Ensemble Deep Convolutional Recurrent Neural Networks for Automated Diagnosis of Cardiac Abnormalities in 12-Lead ECGs

Mojtaba Jafari Tadi and Joaquin Rives Gambin
University of Turku


Abstract

Aims: In biosignal classification tasks, deep learning has proven to overcome classic methods based on feature extraction and machine learning, possibly due to its ability to learns the inherent features of each class while eliminating the need to extract ad-hoc features. As part of the PhysioNet/Computing in Cardiology Challenge 2020, this work focuses on the classification of 12-lead electrocardiogram (ECG) signals into 9 different cardiac abnormalities, most of which are arrhythmia.

Methods: Our approach is based on a 2-stage deep learning ensemble model based on convolutional and recurrent neural networks. The first layer of the ensemble comprises of 3 sub-networks, a 1D-residual network, a naive inception-like residual network, and a plain sequential convolutional neural network (CNN), all of which were coupled with a long short-term memory (LSTM) network to extract effective temporal features and inherently model time dependencies from short segments of 6 seconds. For the second layer, we deploy a bidirectional-LSTM, which serves as a meta-learner taking as input the prediction probabilities obtained from the first layer models over the full length of the signal. The use of the second recurrent network as a meta-learner is advantageous in enhancing the performance while allowing also the classification of signals of variable length.

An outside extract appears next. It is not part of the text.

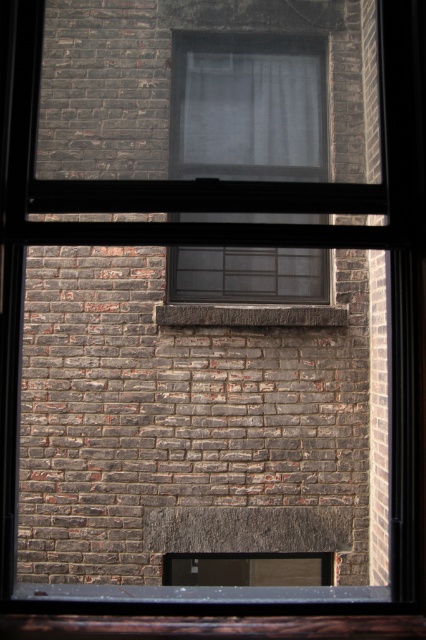 Question: Is clear glass window at center to the left of white sheer curtain at center from the viewer's perspective?

Choices:
 (A) no
 (B) yes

Results: The challenge dataset consisted of 6,877 multi-lead ECG recordings between 6 s and 60 s in length with a sampling rate of 500 Hz. Our ensemble obtained an average F-measure of 0.81 on the training set (5-fold cross-validation), and 0.773 on the hidden testset during the unofficial phase of the challenge.

Conclusion: Our classification results demonstrate that a stacked ensemble deep learning approach can potentially identify a wide variety of distinct arrhythmia from 12-lead ECGs that could support a robust patient diagnosis.